Оркестр с места начал играть наиболее подходящий к этому моменту марш. Это было одно из наиболее удачных произведений С.А. Чернецкого, марш «Ленинский призыв», где в одной из частей в окружении чисто строевых, маршевых построений была искусно проведена тема Интернационала. Чеканный ритм марша, торжественные фанфары, блестящая партия басов делали этот марш одним из наиболее любимых строевых маршей во всей Красной Армии.
И ещё раз Егорову удалось испытать на себе внимательность и чуткость своих бывших подчиненных. Приближаясь к арке у выхода из лагеря, он заметил вблизи дороги какое-то небольшое построение. А ещё немного погодя он услышал звуки марша, того самого марша, с которого он начал работу с оркестром части майора Рамонова.
Бывшие его музыканты во главе со старшиной Сибиряковым решили проводить своего бывшего начальника и товарища. Они могли выразить свою симпатию и уважение к нему, уходящему на передний край войны, только проводами с музыкой. И это они сделали!
Очевидно, сделать это было не так просто. Вероятно, надо было получить разрешение на выход из своего расположения с инструментами, а такие разрешения обычно давались с великими трудами и препонами. Какими ухищрениями Сибиряков сумел добиться разрешения, Егоров не знал, но бывший его оркестр стоял вот здесь и играл, провожая своего друга!
Неверов подошёл к Егорову, посмотрел внимательно на него.
– Тебя провожают? Молодцы какие! – он помолчал. – Так ты подойди к ним! Попрощайся! А мы за поворотом тебя подождём! Давай! Иди!
Егоров вышел из строя, а Неверов, уже подходивший впереди батальона к оркестру, громко дал команду:
– Сми-и-ирно! Равнение направо! – и приложил руку к фуражке.
Батальон строевым шагом, повернув головы в сторону игравших рамоновцев, проходил мимо оркестра.
– Даже и не знаю, как мне вас благодарить! Такого внимания и уважения трудно было бы ждать! – говорил Егоров окружившим его музыкантам.
– Как же можно? – сказал Сибиряков. – Уходите, можно сказать, в неизвестное! Все мы хотим, чтобы вы были в добром здоровии, в порядке, но ведь, как говорится, война дело такое! Ручаться ни за что невозможно! Значит, каждого, кто идёт туда, надо провожать как на подвиг!
– Лучших друзей провожаем! А уж вас как не проводить!
Егоров и музыканты обменялись адресами, покурили на прощание, а затем крепко обнялись и перецеловались. К этому времени прибежал и Кухаров, уже полностью считающий себя егоровским музыкантом. Он с гордым видом стал пожимать руки своим товарищам, но поцеловал только Сибирякова, которому вручил записку с адресом своих родных.
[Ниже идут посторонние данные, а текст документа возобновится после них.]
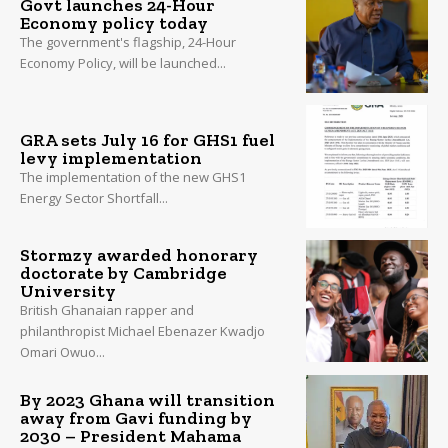
Govt launches 24-Hour
Economy policy today
The government's flagship, 24-Hour
Economy Policy, will be launched...
GRA sets July 16 for GHS1 fuel
levy implementation
The implementation of the new GHS1
Energy Sector Shortfall...
Stormzy awarded honorary
doctorate by Cambridge
University
British Ghanaian rapper and
philanthropist Michael Ebenazer Kwadjo
Omari Owuo...
By 2023 Ghana will transition
away from Gavi funding by
2030 – President Mahama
– Добился своего, Кухаров! Ну, будь здоров и ни пуха тебе ни пера! Смотри, Дмитрий! Очертя голову не действуй. Ты с умом. У тебя его хватит. Бережёного и Бог бережёт! – сыпались пожелания и советы со всех сторон.
Наконец – последние рукопожатия и пожелания, и Егоров с Кухаровым, напутствуемые пожеланиями доброго здоровья и благополучия, пошли по дороге.
Неверов сдержал обещание, за первым поворотом дороги батальон ждал их.
– Теперь всё! До разъезда идём без остановок. Не так уж и далеко-то! Шесть-семь километров! – сказал Неверов.
Шли хорошо. Время от времени Егоров играл марши. По окончании музыки им неизменно отвечало эхо, чётко повторявшее последние такты.